BEGIN
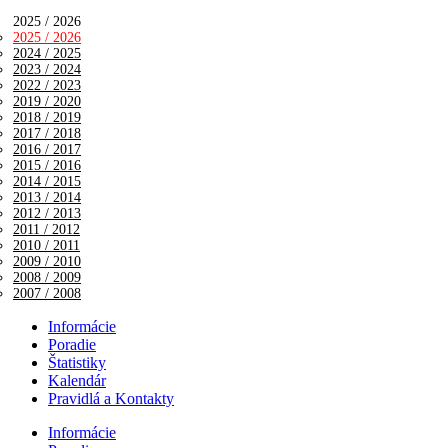
2025 / 2026
2025 / 2026
2024 / 2025
2023 / 2024
2022 / 2023
2019 / 2020
2018 / 2019
2017 / 2018
2016 / 2017
2015 / 2016
2014 / 2015
2013 / 2014
2012 / 2013
2011 / 2012
2010 / 2011
2009 / 2010
2008 / 2009
2007 / 2008
Informácie
Poradie
Štatistiky
Kalendár
Pravidlá a Kontakty
Informácie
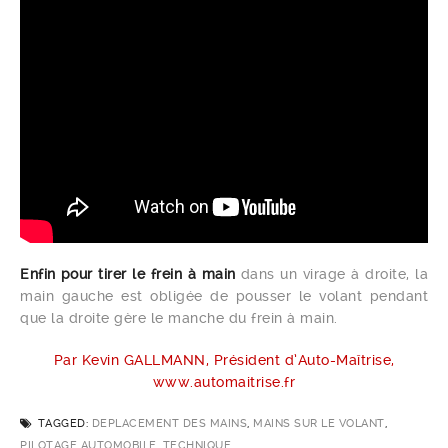
Enfin pour tirer le frein à main
dans un virage à droite, la
main gauche est obligée de pousser le volant pendant
que la droite gère le manche du frein à main.
Par Kevin GALLMANN, Président d’Auto-Maîtrise,
www.automaitrise.fr
TAGGED:
DEPLACEMENT DES MAINS
,
MAINS SUR LE VOLANT
,
PILOTAGE AUTOMOBILE
,
TECHNIQUE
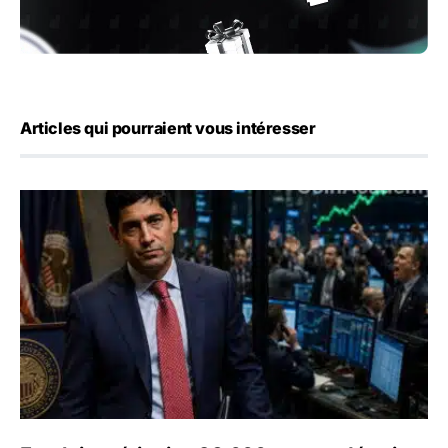
Articles qui pourraient vous intéresser
Emploi américain : 23 000 postes détruits en juillet, les 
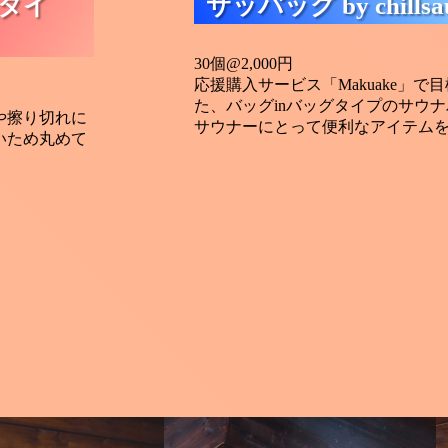
タイ
サッバッグ by chillsa
30個@2,000円
応援購入サービス「Makuake」で
た、バッグinバッグタイプのサウ
や擦り切れに
サウナーにとって便利なアイテム
いため丸めて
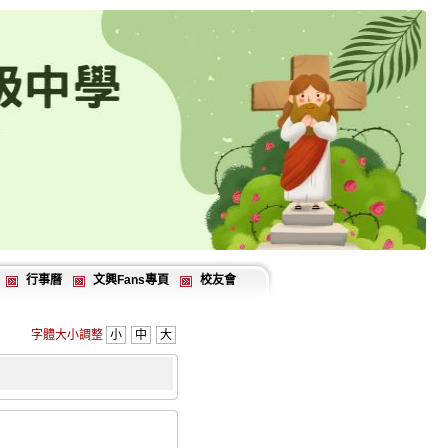
行事曆
文興Fans專頁
校友會
字體大小調整
小
中
大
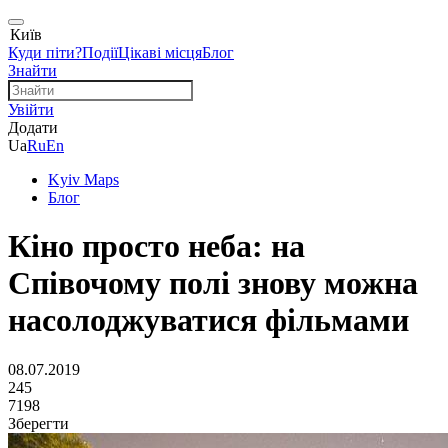
Київ
Куди піти?
Події
Цікаві місця
Блог
Знайти
Увійти
Додати
Ua
Ru
En
Kyiv Maps
Блог
Кіно просто неба: на
Співочому полі знову можна
насолоджуватися фільмами
08.07.2019
245
7198
Зберегти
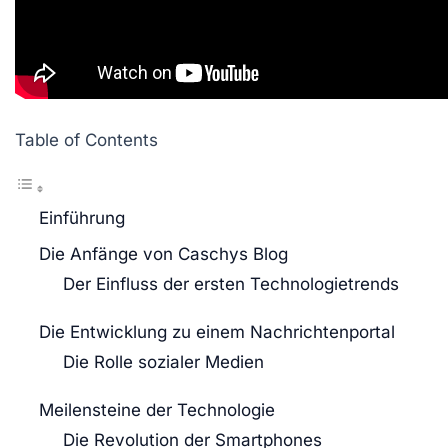
Table of Contents
Einführung
Die Anfänge von Caschys Blog
Der Einfluss der ersten Technologietrends
Die Entwicklung zu einem Nachrichtenportal
Die Rolle sozialer Medien
Meilensteine der Technologie
Die Revolution der Smartphones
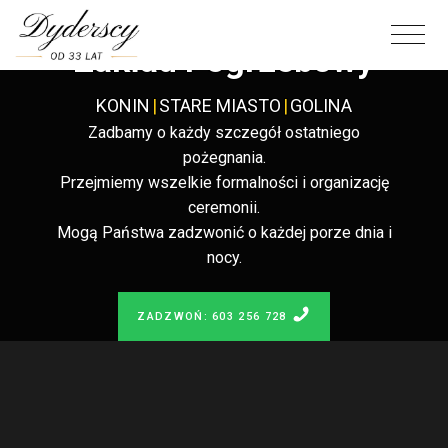
Całodobowy
Zakład Pogrzebowy
KONIN
|
STARE MIASTO
|
GOLINA
Zadbamy o każdy szczegół ostatniego
pożegnania.
Przejmiemy wszelkie formalności i organizację
ceremonii.
Mogą Państwa zadzwonić o każdej porze dnia i
nocy.
ZADZWOŃ: 603 256 728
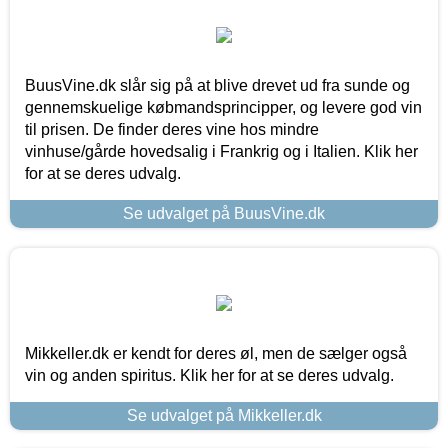
BuusVine.dk slår sig på at blive drevet ud fra sunde og
gennemskuelige købmandsprincipper, og levere god vin
til prisen. De finder deres vine hos mindre
vinhuse/gårde hovedsalig i Frankrig og i Italien. Klik her
for at se deres udvalg.
Se udvalget på BuusVine.dk
Mikkeller.dk er kendt for deres øl, men de sælger også
vin og anden spiritus. Klik her for at se deres udvalg.
Se udvalget på Mikkeller.dk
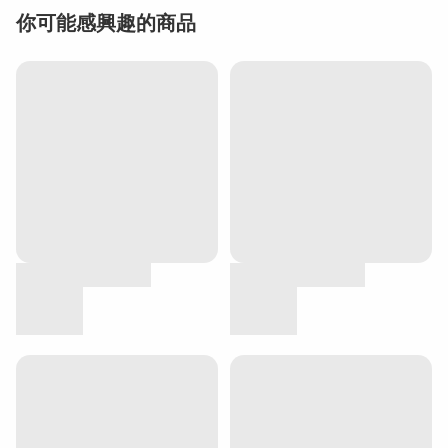
你可能感興趣的商品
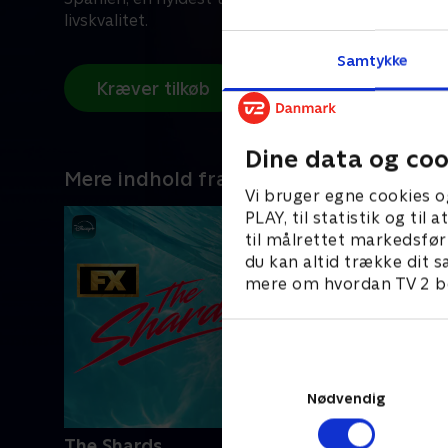
livskvalitet.
Samtykke
Kræver tilkøb
Dine data og coo
Mere indhold fra Disney+
Vi bruger egne cookies o
PLAY, til statistik og ti
til målrettet markedsfør
du kan altid trække dit s
mere om hvordan TV 2 be
Nødvendig
The Shards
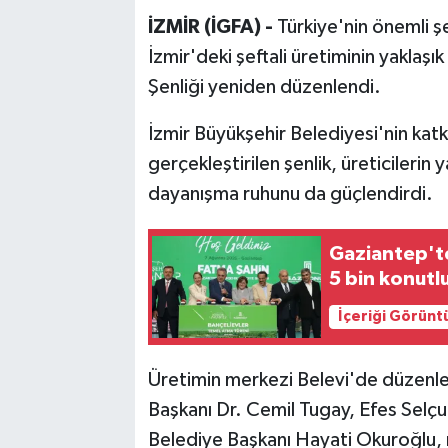
İZMİR (İGFA) -
Türkiye'nin önemli ş
İzmir'deki şeftali üretiminin yaklaşık
Şenliği yeniden düzenlendi.
İzmir Büyükşehir Belediyesi'nin katk
gerçekleştirilen şenlik, üreticileri
dayanışma ruhunu da güçlendirdi.
Gaziantep'te 
5 bin konutl
İçeriği Görünt
Üretimin merkezi Belevi'de düzenle
Başkanı Dr. Cemil Tugay, Efes Selçuk
Belediye Başkanı Hayati Okuroğlu, mec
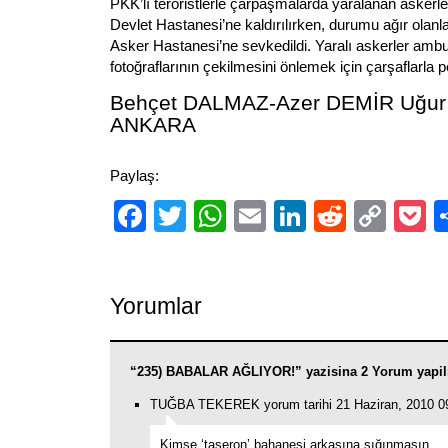
PKK’lı teröristlerle çarpaşmalarda yaralanan askerle
Devlet Hastanesi’ne kaldırılırken, durumu ağır olanla
Asker Hastanesi’ne sevkedildi. Yaralı askerler ambul
fotoğraflarının çekilmesini önlemek için çarşaflarla 
Behçet DALMAZ-Azer DEMİR Uğur
ANKARA
Paylaş:
Facebook
Twitter
WhatsApp
Email
LinkedIn
Reddit
Cop
P
Link
Yorumlar
“235) BABALAR AĞLIYOR!” yazisina 2 Yorum yapi
TUĞBA TEKEREK yorum tarihi 21 Haziran, 2010 0
Kimse ‘taşeron’ bahanesi arkasına sığınmasın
END
Lines holding the word "deres" are the answer; copy every one from the records above.

[EXERCISE OUTPUT]
til prisen. De finder deres vine hos mindre
for at se deres udvalg.
Mikkeller.dk er kendt for deres øl, men de sælger også
vin og anden spiritus. Klik her for at se deres udvalg.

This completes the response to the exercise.